Dataset excerpts
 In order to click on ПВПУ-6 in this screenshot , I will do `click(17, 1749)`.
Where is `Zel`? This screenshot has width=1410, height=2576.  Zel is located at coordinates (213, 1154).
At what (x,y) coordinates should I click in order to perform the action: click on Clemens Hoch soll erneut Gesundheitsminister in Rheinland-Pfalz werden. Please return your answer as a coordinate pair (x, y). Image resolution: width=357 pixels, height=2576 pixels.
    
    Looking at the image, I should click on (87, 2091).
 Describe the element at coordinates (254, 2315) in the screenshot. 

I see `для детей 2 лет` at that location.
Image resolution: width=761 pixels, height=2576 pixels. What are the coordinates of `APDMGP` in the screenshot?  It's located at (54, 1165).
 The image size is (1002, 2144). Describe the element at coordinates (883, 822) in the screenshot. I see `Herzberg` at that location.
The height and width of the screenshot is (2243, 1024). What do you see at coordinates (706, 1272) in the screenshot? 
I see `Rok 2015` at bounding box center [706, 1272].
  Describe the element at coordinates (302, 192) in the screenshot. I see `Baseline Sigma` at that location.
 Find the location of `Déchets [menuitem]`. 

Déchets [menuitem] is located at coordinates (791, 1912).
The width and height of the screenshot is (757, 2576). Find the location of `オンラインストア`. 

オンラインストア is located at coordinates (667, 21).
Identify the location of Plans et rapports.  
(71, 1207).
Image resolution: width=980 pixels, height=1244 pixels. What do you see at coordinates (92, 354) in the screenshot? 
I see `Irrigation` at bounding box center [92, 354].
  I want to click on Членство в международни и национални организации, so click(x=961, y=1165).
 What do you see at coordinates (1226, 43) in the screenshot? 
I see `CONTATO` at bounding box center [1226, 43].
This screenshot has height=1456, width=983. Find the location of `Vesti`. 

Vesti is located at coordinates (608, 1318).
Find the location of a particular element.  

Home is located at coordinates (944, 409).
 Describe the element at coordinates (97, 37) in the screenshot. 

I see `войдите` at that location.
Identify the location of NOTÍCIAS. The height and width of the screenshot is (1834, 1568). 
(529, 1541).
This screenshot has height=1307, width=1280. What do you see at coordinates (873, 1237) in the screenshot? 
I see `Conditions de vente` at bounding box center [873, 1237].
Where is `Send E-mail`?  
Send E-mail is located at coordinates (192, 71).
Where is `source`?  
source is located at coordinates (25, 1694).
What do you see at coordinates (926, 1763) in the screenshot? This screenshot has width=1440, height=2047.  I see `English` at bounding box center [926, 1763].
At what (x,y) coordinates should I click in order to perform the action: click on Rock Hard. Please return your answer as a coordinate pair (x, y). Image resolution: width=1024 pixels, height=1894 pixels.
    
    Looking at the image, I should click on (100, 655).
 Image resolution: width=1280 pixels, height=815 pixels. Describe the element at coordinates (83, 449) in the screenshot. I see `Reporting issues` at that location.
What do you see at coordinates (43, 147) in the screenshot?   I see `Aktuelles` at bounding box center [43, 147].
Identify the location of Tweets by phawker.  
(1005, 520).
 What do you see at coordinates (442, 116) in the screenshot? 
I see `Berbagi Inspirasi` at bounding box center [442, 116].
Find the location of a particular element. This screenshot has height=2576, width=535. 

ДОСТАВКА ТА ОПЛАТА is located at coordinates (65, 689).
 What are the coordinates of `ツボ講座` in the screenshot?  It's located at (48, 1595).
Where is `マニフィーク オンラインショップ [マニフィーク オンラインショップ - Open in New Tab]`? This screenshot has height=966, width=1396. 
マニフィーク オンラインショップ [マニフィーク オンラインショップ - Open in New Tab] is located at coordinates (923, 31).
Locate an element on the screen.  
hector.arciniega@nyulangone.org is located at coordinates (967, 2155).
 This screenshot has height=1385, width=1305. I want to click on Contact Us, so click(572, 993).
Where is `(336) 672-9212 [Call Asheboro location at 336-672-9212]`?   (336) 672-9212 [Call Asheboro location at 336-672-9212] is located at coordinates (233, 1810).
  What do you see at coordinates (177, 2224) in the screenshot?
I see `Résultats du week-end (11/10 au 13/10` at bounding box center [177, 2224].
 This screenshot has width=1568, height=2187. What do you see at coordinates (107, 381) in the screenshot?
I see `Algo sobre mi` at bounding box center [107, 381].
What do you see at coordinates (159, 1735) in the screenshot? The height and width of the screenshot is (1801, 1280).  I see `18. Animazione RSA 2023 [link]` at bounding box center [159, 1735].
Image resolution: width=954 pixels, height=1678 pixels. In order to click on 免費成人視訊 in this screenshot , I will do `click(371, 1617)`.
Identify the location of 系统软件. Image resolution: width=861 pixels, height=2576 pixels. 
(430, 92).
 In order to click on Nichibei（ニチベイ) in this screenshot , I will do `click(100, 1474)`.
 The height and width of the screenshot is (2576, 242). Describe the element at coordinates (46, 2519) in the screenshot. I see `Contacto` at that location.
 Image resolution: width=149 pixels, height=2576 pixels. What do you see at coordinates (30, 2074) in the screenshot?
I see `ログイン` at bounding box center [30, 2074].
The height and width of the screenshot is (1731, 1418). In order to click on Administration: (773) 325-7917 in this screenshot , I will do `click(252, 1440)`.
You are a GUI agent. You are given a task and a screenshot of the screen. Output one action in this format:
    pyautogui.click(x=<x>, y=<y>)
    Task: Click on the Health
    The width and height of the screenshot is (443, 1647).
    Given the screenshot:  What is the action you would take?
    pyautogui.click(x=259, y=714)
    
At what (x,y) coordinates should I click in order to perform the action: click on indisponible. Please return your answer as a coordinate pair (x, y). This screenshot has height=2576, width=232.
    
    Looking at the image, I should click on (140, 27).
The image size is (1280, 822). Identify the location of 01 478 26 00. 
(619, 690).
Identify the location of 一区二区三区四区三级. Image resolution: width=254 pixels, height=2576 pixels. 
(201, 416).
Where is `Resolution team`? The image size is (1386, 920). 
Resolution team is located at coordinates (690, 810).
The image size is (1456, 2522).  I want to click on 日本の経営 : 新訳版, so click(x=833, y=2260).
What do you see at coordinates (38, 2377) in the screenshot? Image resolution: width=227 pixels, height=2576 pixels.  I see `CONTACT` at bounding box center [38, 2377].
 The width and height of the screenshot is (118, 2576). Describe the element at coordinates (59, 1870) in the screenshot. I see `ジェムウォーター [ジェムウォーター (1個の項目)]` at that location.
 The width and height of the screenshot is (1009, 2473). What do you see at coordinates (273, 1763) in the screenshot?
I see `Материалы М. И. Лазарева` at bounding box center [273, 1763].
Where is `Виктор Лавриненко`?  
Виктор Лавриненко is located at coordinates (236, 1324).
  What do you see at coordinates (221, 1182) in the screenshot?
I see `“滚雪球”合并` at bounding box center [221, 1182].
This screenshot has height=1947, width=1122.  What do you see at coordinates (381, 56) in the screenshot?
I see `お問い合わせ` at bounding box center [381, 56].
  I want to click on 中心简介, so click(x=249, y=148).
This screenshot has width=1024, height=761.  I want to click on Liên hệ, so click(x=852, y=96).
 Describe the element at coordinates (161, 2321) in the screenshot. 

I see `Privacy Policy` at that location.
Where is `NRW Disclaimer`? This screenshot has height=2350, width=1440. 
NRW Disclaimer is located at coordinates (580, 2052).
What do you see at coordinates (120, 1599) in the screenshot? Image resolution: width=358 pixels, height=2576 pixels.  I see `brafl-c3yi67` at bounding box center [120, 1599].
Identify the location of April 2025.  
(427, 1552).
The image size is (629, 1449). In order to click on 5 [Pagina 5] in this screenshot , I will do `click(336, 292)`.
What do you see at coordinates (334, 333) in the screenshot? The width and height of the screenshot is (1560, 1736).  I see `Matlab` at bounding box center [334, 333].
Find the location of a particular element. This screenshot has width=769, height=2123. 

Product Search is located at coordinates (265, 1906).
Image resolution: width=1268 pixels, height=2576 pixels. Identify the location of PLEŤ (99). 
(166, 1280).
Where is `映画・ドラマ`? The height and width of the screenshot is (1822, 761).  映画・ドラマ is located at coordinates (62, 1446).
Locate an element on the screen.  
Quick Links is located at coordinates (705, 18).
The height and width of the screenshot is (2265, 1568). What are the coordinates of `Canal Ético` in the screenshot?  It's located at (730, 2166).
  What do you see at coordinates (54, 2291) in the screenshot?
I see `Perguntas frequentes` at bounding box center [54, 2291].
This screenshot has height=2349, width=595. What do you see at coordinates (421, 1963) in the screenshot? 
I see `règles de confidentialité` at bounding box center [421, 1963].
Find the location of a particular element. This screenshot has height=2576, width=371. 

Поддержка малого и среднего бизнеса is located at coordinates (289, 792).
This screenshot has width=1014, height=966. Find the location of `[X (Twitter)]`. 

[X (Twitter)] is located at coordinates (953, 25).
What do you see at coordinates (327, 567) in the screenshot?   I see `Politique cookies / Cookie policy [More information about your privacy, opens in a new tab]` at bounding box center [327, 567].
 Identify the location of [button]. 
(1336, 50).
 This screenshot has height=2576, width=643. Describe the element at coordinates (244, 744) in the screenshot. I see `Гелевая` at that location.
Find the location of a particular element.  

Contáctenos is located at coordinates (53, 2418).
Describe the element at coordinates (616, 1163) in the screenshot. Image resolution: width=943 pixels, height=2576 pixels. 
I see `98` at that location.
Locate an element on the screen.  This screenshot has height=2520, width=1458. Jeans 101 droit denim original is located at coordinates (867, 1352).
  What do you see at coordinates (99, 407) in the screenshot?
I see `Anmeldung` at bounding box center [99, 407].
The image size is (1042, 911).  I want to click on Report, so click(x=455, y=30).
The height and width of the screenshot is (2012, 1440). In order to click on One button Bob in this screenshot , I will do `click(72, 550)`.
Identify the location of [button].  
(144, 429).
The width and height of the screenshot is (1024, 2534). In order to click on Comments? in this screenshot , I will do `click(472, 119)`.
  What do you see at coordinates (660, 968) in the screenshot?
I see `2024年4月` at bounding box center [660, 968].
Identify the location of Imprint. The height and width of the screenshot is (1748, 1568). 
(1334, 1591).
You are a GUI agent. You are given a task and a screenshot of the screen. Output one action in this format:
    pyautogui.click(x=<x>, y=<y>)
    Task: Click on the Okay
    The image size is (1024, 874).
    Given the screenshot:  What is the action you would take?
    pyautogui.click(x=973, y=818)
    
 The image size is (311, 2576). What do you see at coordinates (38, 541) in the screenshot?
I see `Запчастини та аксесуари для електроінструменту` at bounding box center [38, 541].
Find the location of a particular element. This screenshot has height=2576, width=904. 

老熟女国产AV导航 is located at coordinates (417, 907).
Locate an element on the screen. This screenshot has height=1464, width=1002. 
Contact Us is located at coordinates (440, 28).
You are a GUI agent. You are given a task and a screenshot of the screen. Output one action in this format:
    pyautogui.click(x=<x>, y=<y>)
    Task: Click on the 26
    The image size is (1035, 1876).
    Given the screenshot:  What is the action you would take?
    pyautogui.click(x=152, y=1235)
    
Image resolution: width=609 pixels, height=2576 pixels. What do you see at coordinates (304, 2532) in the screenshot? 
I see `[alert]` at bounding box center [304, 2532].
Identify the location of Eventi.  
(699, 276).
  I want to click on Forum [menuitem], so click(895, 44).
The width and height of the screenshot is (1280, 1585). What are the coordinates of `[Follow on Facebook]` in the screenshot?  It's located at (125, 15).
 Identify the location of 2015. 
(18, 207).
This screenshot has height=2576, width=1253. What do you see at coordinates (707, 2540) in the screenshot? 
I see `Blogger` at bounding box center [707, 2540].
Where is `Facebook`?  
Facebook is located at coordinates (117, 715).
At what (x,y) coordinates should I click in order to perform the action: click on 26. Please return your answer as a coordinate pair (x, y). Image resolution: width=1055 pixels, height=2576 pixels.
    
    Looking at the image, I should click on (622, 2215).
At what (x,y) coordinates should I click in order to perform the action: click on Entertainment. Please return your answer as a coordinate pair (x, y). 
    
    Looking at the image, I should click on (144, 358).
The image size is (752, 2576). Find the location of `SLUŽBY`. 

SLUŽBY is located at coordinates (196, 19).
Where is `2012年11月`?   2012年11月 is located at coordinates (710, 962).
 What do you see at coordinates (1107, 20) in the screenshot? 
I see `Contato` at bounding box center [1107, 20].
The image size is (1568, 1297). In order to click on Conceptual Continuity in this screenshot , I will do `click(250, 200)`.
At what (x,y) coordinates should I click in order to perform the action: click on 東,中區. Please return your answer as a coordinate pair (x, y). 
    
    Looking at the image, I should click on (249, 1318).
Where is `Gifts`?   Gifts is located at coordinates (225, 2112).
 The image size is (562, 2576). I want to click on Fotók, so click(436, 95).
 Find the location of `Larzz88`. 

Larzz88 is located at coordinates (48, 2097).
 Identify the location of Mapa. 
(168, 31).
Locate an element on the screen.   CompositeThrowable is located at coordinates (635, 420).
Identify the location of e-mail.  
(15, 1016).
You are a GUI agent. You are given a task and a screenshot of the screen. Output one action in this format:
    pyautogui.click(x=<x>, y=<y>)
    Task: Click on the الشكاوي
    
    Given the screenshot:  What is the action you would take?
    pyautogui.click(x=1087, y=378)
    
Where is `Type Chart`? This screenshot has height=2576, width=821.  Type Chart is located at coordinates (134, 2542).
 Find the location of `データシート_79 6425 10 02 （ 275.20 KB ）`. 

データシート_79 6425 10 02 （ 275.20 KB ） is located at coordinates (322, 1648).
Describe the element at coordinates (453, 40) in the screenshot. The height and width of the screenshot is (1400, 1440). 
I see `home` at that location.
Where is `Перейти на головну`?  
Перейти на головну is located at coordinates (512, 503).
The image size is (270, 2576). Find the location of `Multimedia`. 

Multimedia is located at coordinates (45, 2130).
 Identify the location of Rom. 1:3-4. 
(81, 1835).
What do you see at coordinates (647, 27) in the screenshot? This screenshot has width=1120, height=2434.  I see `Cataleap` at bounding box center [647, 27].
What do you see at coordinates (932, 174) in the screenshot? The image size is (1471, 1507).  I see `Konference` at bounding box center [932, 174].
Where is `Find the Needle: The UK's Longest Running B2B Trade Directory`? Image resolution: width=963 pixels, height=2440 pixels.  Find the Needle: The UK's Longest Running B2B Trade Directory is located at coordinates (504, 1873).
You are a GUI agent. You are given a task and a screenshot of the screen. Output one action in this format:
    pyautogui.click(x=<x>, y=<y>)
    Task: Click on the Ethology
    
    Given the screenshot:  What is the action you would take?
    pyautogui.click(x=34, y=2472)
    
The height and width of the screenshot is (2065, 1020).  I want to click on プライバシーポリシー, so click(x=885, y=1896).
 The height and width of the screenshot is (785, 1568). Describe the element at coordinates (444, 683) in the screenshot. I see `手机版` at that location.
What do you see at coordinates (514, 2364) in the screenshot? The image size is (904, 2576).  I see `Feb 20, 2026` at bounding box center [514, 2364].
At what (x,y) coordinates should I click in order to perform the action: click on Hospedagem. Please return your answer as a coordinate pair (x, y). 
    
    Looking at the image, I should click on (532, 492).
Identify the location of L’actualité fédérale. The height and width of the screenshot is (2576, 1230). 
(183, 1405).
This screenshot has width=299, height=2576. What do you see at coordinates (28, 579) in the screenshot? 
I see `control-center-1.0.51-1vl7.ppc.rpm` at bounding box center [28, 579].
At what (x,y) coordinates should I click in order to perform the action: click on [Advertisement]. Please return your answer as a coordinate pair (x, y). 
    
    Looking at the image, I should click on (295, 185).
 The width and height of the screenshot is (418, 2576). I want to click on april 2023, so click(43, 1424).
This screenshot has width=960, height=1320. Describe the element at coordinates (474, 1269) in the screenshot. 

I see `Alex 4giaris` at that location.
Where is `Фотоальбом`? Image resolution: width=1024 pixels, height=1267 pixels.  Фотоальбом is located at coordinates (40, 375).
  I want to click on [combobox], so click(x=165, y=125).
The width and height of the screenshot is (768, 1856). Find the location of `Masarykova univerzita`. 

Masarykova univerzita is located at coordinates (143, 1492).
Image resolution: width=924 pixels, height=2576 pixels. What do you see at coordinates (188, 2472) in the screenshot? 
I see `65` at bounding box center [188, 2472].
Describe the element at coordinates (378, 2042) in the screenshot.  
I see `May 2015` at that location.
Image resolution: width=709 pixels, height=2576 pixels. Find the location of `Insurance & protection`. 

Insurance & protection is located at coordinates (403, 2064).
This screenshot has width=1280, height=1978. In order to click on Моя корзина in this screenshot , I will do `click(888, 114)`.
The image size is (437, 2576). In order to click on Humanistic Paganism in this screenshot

WHAT TO PRODUCE
Of the lines above, output exactly those from the line bearing "Identify the location of April 2025." through the line bearing "What do you see at coordinates (334, 333)", inclusive.

ANSWER TO THIS PROBLEM
Identify the location of April 2025.  
(427, 1552).
The image size is (629, 1449). In order to click on 5 [Pagina 5] in this screenshot , I will do `click(336, 292)`.
What do you see at coordinates (334, 333) in the screenshot? The width and height of the screenshot is (1560, 1736).  I see `Matlab` at bounding box center [334, 333].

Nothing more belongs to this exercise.